### What to produce
Take the data below and repeat it exactly.

Page-level text extractions
▽
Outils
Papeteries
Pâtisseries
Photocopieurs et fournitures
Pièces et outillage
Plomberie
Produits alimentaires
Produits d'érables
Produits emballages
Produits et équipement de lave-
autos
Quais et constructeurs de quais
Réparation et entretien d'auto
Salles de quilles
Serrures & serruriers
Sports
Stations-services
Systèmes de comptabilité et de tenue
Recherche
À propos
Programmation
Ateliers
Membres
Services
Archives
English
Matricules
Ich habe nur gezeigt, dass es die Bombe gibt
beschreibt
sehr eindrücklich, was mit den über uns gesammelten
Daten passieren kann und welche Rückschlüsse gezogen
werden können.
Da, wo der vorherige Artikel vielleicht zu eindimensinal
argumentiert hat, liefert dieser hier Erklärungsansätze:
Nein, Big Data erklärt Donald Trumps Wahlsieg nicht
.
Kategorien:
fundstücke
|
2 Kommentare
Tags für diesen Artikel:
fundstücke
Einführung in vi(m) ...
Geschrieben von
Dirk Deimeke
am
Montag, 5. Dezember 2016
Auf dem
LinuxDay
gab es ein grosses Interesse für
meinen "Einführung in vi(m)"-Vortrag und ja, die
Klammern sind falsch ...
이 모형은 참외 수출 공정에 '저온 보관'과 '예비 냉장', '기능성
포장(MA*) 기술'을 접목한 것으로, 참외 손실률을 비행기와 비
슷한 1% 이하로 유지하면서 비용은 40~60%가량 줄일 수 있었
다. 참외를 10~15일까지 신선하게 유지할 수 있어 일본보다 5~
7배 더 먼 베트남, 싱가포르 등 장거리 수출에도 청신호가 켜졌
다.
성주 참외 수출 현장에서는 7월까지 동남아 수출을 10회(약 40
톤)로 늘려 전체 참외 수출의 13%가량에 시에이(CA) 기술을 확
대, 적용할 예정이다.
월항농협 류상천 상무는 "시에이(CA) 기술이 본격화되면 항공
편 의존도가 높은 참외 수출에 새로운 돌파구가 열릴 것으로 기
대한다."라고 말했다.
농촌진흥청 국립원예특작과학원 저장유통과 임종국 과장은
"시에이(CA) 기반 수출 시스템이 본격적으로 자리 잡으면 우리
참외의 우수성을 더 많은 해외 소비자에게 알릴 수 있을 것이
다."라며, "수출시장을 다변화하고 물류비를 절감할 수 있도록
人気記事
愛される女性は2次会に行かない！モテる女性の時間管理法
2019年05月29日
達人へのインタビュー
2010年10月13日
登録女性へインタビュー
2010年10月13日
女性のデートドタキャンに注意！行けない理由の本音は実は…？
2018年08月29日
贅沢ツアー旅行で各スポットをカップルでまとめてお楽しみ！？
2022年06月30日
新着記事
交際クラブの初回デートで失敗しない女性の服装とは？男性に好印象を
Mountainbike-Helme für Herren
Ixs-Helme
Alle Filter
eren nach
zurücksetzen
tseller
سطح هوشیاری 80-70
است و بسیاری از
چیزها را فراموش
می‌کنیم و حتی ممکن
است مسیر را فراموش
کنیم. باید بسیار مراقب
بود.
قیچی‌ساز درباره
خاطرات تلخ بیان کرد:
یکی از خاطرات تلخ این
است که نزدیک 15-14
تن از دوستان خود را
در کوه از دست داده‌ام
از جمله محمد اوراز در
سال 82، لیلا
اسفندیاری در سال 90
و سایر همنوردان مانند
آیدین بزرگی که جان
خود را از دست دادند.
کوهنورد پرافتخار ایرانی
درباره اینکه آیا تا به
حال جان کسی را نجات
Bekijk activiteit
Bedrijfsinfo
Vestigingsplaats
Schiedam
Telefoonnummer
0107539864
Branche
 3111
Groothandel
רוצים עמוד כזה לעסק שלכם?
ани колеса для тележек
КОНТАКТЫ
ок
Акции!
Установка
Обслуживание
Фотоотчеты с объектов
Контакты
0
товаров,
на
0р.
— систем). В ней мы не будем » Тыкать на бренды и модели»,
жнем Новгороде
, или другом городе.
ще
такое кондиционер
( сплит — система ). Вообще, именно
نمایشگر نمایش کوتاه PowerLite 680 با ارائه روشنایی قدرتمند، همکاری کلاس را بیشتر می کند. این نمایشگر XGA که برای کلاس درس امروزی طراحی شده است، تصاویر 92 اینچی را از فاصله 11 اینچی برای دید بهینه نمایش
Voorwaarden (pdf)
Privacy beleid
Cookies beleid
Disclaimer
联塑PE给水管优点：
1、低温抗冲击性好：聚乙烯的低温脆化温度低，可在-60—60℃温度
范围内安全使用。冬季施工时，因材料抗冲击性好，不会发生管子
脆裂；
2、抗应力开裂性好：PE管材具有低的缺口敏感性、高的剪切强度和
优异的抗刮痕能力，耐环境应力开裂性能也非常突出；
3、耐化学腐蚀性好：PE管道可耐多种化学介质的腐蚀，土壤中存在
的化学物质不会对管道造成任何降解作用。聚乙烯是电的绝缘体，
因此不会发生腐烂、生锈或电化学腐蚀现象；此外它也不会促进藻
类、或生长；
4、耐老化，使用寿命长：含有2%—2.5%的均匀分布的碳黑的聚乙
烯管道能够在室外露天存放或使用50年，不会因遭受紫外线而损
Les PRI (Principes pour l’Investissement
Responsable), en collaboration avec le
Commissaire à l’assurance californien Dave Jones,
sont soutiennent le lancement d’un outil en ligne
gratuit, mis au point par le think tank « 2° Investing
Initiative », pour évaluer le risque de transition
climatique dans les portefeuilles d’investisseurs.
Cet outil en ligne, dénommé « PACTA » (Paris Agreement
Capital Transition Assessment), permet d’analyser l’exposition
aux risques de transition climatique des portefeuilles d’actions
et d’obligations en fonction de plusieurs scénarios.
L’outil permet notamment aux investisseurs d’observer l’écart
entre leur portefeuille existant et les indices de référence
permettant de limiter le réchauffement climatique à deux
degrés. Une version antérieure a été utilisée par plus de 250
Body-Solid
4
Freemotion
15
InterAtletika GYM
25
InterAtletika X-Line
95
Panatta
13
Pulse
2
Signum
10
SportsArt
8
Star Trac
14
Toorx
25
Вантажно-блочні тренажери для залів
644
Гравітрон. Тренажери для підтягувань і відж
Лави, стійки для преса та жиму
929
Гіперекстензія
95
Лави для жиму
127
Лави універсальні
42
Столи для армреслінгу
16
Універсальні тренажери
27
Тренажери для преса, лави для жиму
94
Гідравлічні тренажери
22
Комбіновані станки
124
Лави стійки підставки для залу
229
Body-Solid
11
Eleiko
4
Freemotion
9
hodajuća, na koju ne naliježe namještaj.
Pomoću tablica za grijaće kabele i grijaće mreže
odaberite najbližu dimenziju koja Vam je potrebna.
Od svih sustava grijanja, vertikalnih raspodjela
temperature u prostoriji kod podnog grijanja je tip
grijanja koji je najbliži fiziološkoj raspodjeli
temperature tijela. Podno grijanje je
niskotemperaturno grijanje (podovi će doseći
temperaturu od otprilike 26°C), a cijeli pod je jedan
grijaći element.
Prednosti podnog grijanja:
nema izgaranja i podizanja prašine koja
△
### Exercise output
Outils
Papeteries
Pâtisseries
Photocopieurs et fournitures
Pièces et outillage
Plomberie
Produits alimentaires
Produits d'érables
Produits emballages
Produits et équipement de lave-
autos
Quais et constructeurs de quais
Réparation et entretien d'auto
Salles de quilles
Serrures & serruriers
Sports
Stations-services
Systèmes de comptabilité et de tenue
Recherche
À propos
Programmation
Ateliers
Membres
Services
Archives
English
Matricules
Ich habe nur gezeigt, dass es die Bombe gibt
beschreibt
sehr eindrücklich, was mit den über uns gesammelten
Daten passieren kann und welche Rückschlüsse gezogen
werden können.
Da, wo der vorherige Artikel vielleicht zu eindimensinal
argumentiert hat, liefert dieser hier Erklärungsansätze:
Nein, Big Data erklärt Donald Trumps Wahlsieg nicht
.
Kategorien:
fundstücke
|
2 Kommentare
Tags für diesen Artikel:
fundstücke
Einführung in vi(m) ...
Geschrieben von
Dirk Deimeke
am
Montag, 5. Dezember 2016
Auf dem
LinuxDay
gab es ein grosses Interesse für
meinen "Einführung in vi(m)"-Vortrag und ja, die
Klammern sind falsch ...
이 모형은 참외 수출 공정에 '저온 보관'과 '예비 냉장', '기능성
포장(MA*) 기술'을 접목한 것으로, 참외 손실률을 비행기와 비
슷한 1% 이하로 유지하면서 비용은 40~60%가량 줄일 수 있었
다. 참외를 10~15일까지 신선하게 유지할 수 있어 일본보다 5~
7배 더 먼 베트남, 싱가포르 등 장거리 수출에도 청신호가 켜졌
다.
성주 참외 수출 현장에서는 7월까지 동남아 수출을 10회(약 40
톤)로 늘려 전체 참외 수출의 13%가량에 시에이(CA) 기술을 확
대, 적용할 예정이다.
월항농협 류상천 상무는 "시에이(CA) 기술이 본격화되면 항공
편 의존도가 높은 참외 수출에 새로운 돌파구가 열릴 것으로 기
대한다."라고 말했다.
농촌진흥청 국립원예특작과학원 저장유통과 임종국 과장은
"시에이(CA) 기반 수출 시스템이 본격적으로 자리 잡으면 우리
참외의 우수성을 더 많은 해외 소비자에게 알릴 수 있을 것이
다."라며, "수출시장을 다변화하고 물류비를 절감할 수 있도록
人気記事
愛される女性は2次会に行かない！モテる女性の時間管理法
2019年05月29日
達人へのインタビュー
2010年10月13日
登録女性へインタビュー
2010年10月13日
女性のデートドタキャンに注意！行けない理由の本音は実は…？
2018年08月29日
贅沢ツアー旅行で各スポットをカップルでまとめてお楽しみ！？
2022年06月30日
新着記事
交際クラブの初回デートで失敗しない女性の服装とは？男性に好印象を
Mountainbike-Helme für Herren
Ixs-Helme
Alle Filter
eren nach
zurücksetzen
tseller
سطح هوشیاری 80-70
است و بسیاری از
چیزها را فراموش
می‌کنیم و حتی ممکن
است مسیر را فراموش
کنیم. باید بسیار مراقب
بود.
قیچی‌ساز درباره
خاطرات تلخ بیان کرد:
یکی از خاطرات تلخ این
است که نزدیک 15-14
تن از دوستان خود را
در کوه از دست داده‌ام
از جمله محمد اوراز در
سال 82، لیلا
اسفندیاری در سال 90
و سایر همنوردان مانند
آیدین بزرگی که جان
خود را از دست دادند.
کوهنورد پرافتخار ایرانی
درباره اینکه آیا تا به
حال جان کسی را نجات
Bekijk activiteit
Bedrijfsinfo
Vestigingsplaats
Schiedam
Telefoonnummer
0107539864
Branche
 3111
Groothandel
רוצים עמוד כזה לעסק שלכם?
ани колеса для тележек
КОНТАКТЫ
ок
Акции!
Установка
Обслуживание
Фотоотчеты с объектов
Контакты
0
товаров,
на
0р.
— систем). В ней мы не будем » Тыкать на бренды и модели»,
жнем Новгороде
, или другом городе.
ще
такое кондиционер
( сплит — система ). Вообще, именно
نمایشگر نمایش کوتاه PowerLite 680 با ارائه روشنایی قدرتمند، همکاری کلاس را بیشتر می کند. این نمایشگر XGA که برای کلاس درس امروزی طراحی شده است، تصاویر 92 اینچی را از فاصله 11 اینچی برای دید بهینه نمایش
Voorwaarden (pdf)
Privacy beleid
Cookies beleid
Disclaimer
联塑PE给水管优点：
1、低温抗冲击性好：聚乙烯的低温脆化温度低，可在-60—60℃温度
范围内安全使用。冬季施工时，因材料抗冲击性好，不会发生管子
脆裂；
2、抗应力开裂性好：PE管材具有低的缺口敏感性、高的剪切强度和
优异的抗刮痕能力，耐环境应力开裂性能也非常突出；
3、耐化学腐蚀性好：PE管道可耐多种化学介质的腐蚀，土壤中存在
的化学物质不会对管道造成任何降解作用。聚乙烯是电的绝缘体，
因此不会发生腐烂、生锈或电化学腐蚀现象；此外它也不会促进藻
类、或生长；
4、耐老化，使用寿命长：含有2%—2.5%的均匀分布的碳黑的聚乙
烯管道能够在室外露天存放或使用50年，不会因遭受紫外线而损
Les PRI (Principes pour l’Investissement
Responsable), en collaboration avec le
Commissaire à l’assurance californien Dave Jones,
sont soutiennent le lancement d’un outil en ligne
gratuit, mis au point par le think tank « 2° Investing
Initiative », pour évaluer le risque de transition
climatique dans les portefeuilles d’investisseurs.
Cet outil en ligne, dénommé « PACTA » (Paris Agreement
Capital Transition Assessment), permet d’analyser l’exposition
aux risques de transition climatique des portefeuilles d’actions
et d’obligations en fonction de plusieurs scénarios.
L’outil permet notamment aux investisseurs d’observer l’écart
entre leur portefeuille existant et les indices de référence
permettant de limiter le réchauffement climatique à deux
degrés. Une version antérieure a été utilisée par plus de 250
Body-Solid
4
Freemotion
15
InterAtletika GYM
25
InterAtletika X-Line
95
Panatta
13
Pulse
2
Signum
10
SportsArt
8
Star Trac
14
Toorx
25
Вантажно-блочні тренажери для залів
644
Гравітрон. Тренажери для підтягувань і відж
Лави, стійки для преса та жиму
929
Гіперекстензія
95
Лави для жиму
127
Лави універсальні
42
Столи для армреслінгу
16
Універсальні тренажери
27
Тренажери для преса, лави для жиму
94
Гідравлічні тренажери
22
Комбіновані станки
124
Лави стійки підставки для залу
229
Body-Solid
11
Eleiko
4
Freemotion
9
hodajuća, na koju ne naliježe namještaj.
Pomoću tablica za grijaće kabele i grijaće mreže
odaberite najbližu dimenziju koja Vam je potrebna.
Od svih sustava grijanja, vertikalnih raspodjela
temperature u prostoriji kod podnog grijanja je tip
grijanja koji je najbliži fiziološkoj raspodjeli
temperature tijela. Podno grijanje je
niskotemperaturno grijanje (podovi će doseći
temperaturu od otprilike 26°C), a cijeli pod je jedan
grijaći element.
Prednosti podnog grijanja:
nema izgaranja i podizanja prašine koja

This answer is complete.